Irrespective of how one arrives at the correct spelling, one of my most feared fundus findings is that of presumed naevi (nevi).

Days and nights trawling through Kanski as an undergraduate did not prepare me for what I was about to see. No amount of understanding that choroidal melanin was brownish in colour as compared to the retinal pigment epithelium which is black helped. Could I really say with 100 per cent confidence the lesion was flat, with a greyish appearance and a less demarcated edge than of a retinal lesion such as a congenital hypertrophy of the retinal pigment epithelium (CHRPE)? 

Did geographic patches of orange pigment overlying the naevi represent an early sign of a malignant transformation?

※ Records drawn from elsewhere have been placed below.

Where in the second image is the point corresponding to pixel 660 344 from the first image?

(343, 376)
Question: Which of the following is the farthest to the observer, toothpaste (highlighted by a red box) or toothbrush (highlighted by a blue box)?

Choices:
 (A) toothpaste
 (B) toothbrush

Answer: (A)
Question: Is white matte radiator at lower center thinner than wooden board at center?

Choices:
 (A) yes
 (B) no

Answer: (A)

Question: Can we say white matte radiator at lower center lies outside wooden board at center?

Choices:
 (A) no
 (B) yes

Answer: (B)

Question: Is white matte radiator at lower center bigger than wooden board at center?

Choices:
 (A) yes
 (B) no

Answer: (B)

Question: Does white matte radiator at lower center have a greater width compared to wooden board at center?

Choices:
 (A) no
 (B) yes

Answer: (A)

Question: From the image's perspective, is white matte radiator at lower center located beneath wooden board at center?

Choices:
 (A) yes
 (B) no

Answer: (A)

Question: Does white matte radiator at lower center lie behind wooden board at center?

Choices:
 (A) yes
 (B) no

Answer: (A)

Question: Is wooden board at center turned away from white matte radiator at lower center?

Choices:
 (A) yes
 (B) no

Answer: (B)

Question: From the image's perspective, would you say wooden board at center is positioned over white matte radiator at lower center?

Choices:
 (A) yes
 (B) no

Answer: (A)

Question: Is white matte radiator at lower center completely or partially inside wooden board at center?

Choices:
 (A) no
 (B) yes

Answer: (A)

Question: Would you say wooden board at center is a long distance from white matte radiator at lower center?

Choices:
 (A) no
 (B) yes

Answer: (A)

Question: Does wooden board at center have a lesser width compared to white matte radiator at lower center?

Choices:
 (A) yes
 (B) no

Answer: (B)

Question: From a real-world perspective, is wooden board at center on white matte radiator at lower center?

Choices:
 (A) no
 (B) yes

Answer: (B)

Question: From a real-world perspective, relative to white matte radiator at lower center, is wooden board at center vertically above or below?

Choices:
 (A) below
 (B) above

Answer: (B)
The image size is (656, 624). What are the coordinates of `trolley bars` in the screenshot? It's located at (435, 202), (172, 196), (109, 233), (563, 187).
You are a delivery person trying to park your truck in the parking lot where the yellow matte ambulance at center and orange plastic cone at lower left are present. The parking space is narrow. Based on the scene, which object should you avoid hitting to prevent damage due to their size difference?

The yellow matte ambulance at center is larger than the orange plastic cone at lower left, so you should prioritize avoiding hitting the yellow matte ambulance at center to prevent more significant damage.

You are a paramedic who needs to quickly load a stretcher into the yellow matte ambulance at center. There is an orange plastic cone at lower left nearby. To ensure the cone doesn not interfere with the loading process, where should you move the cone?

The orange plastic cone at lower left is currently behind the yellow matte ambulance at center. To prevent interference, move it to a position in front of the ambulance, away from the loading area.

Generally, the fields showed nothing, and dilation with binocular indirect ophthalmoscopy helped little in differentiation.   Usually, erring on the side of caution, I referred, often using such vague phrases as 'routine examination' 'not seen at previous examination', 'flat brown pigmented lesion', 'an immediate referral re-presumed naevus'.

Above are two images (Figures 1 and 2) - what would you do?

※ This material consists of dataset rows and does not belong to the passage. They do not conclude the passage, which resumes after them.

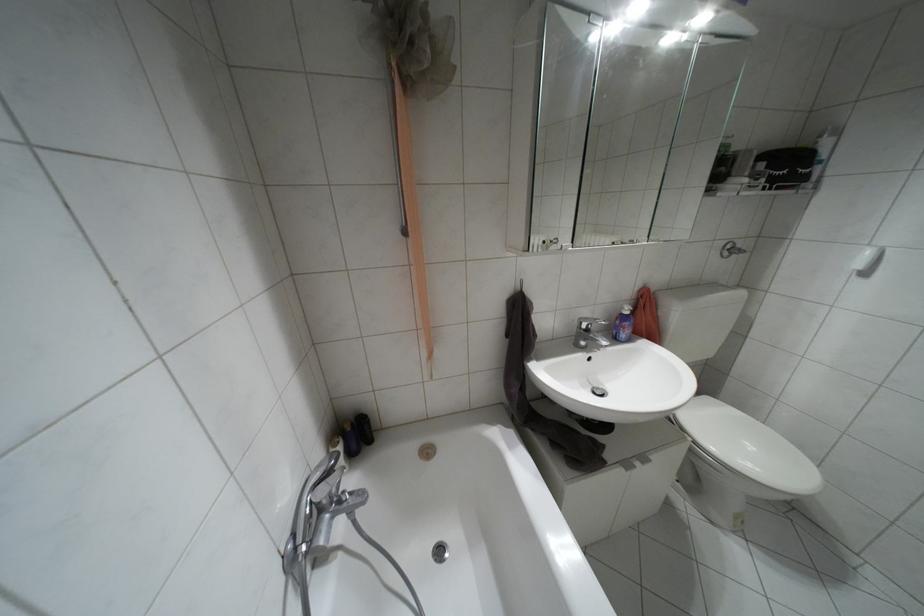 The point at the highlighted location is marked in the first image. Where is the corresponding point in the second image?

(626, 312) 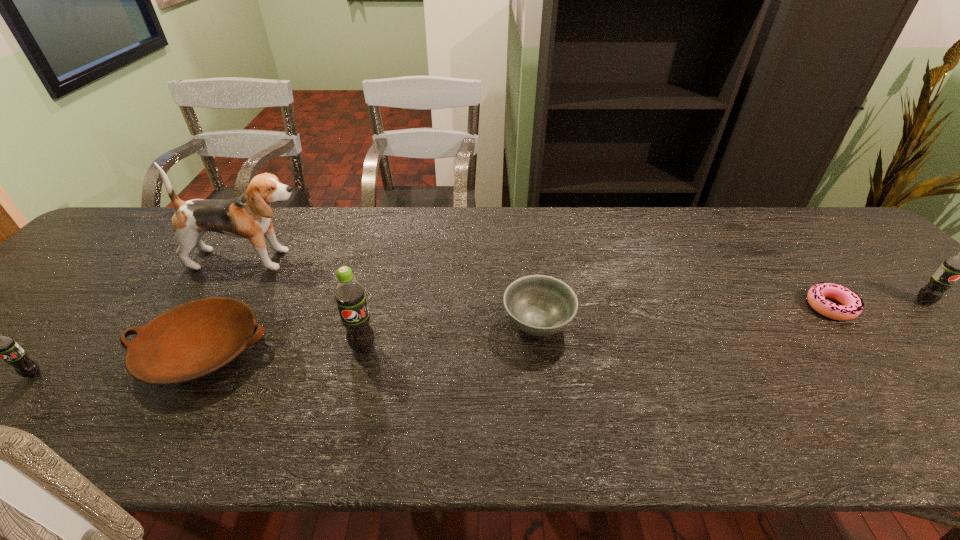 Identify the location of vacant space in between the fifth shortest object and the puppy. (588, 281).

In order to click on vacant space in between the second nearest soda and the second shortest object in this screenshot , I will do `click(283, 349)`.

The image size is (960, 540). Identify the location of free space between the second tallest object and the rightmost object. (643, 325).

The height and width of the screenshot is (540, 960). Find the location of `blank region between the shortest soda and the doughnut`. blank region between the shortest soda and the doughnut is located at coordinates 432,341.

Where is `free point between the tallest object and the fifth object from left to right`? free point between the tallest object and the fifth object from left to right is located at coordinates click(x=396, y=292).

You are a GUI agent. You are given a task and a screenshot of the screen. Output one action in this format:
    pyautogui.click(x=<x>, y=<y>)
    Task: Click on the unoccupied position between the farthest object and the fourth object from right to left
    The image size is (960, 540).
    Given the screenshot: What is the action you would take?
    pyautogui.click(x=308, y=303)

Locate an element on the screen. vacant point located between the third object from right to left and the third tallest object is located at coordinates (731, 313).

What are the coordinates of `object that stands as the sixth closest to the sixth shortest object` in the screenshot? It's located at pos(959,266).

Choose which object is the third nearest neighbor to the leftmost soda. Please provide its 2D coordinates. Your answer should be formatted as a tuple, i.e. [(x, y)], where the tuple contains the x and y coordinates of a point satisfying the conditions above.

[(349, 294)]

Patient A: age 70+ reports for 12-month examination. The lesion had not been seen before despite five previous visits.
Patient B: age 51 with a  previous history of skin cancer. Presented for second opinion as couldn't see through progressive power lenses. I referred both.

Retinal scanning/ Imaging

I had invested in the latest technology for retinal scanning/imaging and in front of me were two naevi, the very lesions it was possible to miss during routine direct ophthalmoscopy. The first major benefit of this imaging system was the ability to refer the condition by email. Within 12 hours I had consultant confirmation that indeed these were naevi.

The recommendation was that I should see the patient at six-monthly intervals and any change in size be reported to the ophthalmologist.  The second major benefit is the ease with which the lesion may be measured by the software, making it possible to detect even minor size changes of such lesions over time. Both lesions have now been imaged three times and no change detected.

Image splitting

The huge advantage offered by the Optomap is the splitting of the image into two components: the deep choroidal layers and the neuro-sensory layers. This easily identifies choroidal lesions which very often may not be seen by direct ophthalmoscopy. It is clear the lesion is only present in the deep layers (as shown by the colour separation of Figures 3 and 4).

I feel a lot more confident in my management of this common lesion.  Studies suggest anywhere between 10 and 30 per cent of the fair-skinned population will have a choroidal naevus, which may be a surprise if only direct ophthalmoscopy is used, but less of a shock to those using indirect methods or scanning laser ophthalmoscopy where the lesions are much easier to detect.

Obviously, referral of all of these would bring the health service to its knees, but a systematic approach of electronic information transfer and accurate measurement makes for a better clinical result.